Pero también es cierto que, debido al lugar que ocupaba —un lugar de absoluta visibilidad—, cada palabra que pronunció, cada paso que dio, cada gesto que tuvo, dio lugar a una voluntad por definirlo o clasificarlo; políticamente, por ejemplo. En nuestro país, su decisión de dejar en un suspenso permanente su visita, o el vínculo —o la ausencia de este— con figuras políticas, abrió conjeturas, adhesiones y rechazos. Quizás por esta razón conviene señalar también que, en su peregrinar como sumo pontífice, atravesó zonas de claroscuros, consecuencia de lo antes sugerido: el lugar de preponderancia y notable influencia que le tocó ocupar.
Las controversias que la figura de Francisco pudo haber generado son reales. Sin embargo, no logran ensombrecer una personalidad que alcanzó y rozó corazones en todo el mundo.
El lunes 21 de abril del presente año murió Francisco, el papa sudamericano, el papa argentino. Detrás suyo quedó trazado un camino.
En los próximos días, un nuevo cónclave designará a su sucesor. Un nuevo papa que tendrá su propia personalidad y estilo.
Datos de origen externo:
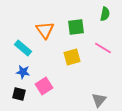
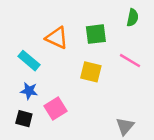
orange triangle: (45, 30) -> (57, 38), turned -30
yellow square: (72, 57) -> (91, 72), turned 30

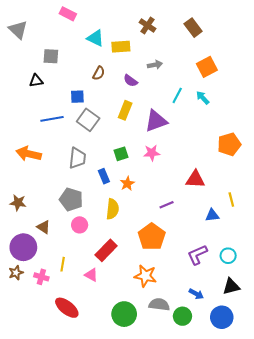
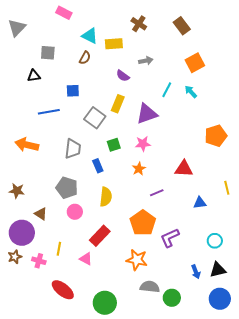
gray triangle: (18, 30) -> (17, 28), turned 30
brown semicircle: (99, 73) -> (85, 58), moved
gray square: (88, 120) -> (95, 118), moved
orange star: (127, 184) -> (139, 169), moved
yellow line: (231, 199) -> (227, 188), moved
purple L-shape: (197, 255) -> (170, 238), moved
blue arrow: (196, 294) -> (196, 272), moved, turned 40
green circle: (124, 314) -> (105, 303), moved
blue circle: (222, 317) -> (220, 299), moved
La pregunta que se impone en los medios y acrecienta la expectativa sobre lo que sucederá en ese cónclave es si la designación recaerá sobre un cardenal que continúe la línea de pensamiento de Francisco o, por el contrario, si el elegido será un cardenal que represente al sector más conservador del Vaticano. Esto quedará dilucidado en los próximos días.
Por ahora, no parece tener fin el eco de las 88 campanadas que la catedral de Notre Dame le dedicó a Francisco en el día de su muerte.